Task description ->
Where in the records does the word "Attendere" occur? Copy each line in which it does.

Items from a data source ->
=== Begin Enclosure ===
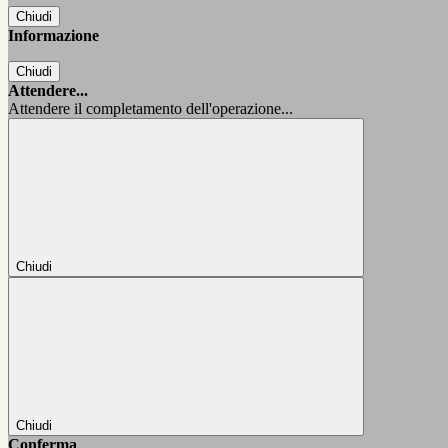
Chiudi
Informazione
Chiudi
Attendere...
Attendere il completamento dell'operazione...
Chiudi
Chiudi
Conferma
=== End Enclosure ===
=== Begin Enclosure ===
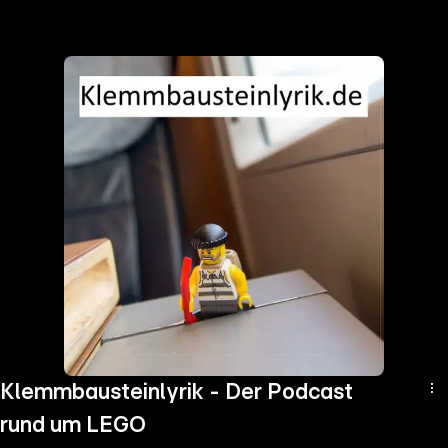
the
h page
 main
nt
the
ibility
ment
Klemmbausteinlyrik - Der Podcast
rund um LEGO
=== End Enclosure ===
Exercise response ->
Attendere...
Attendere il completamento dell'operazione...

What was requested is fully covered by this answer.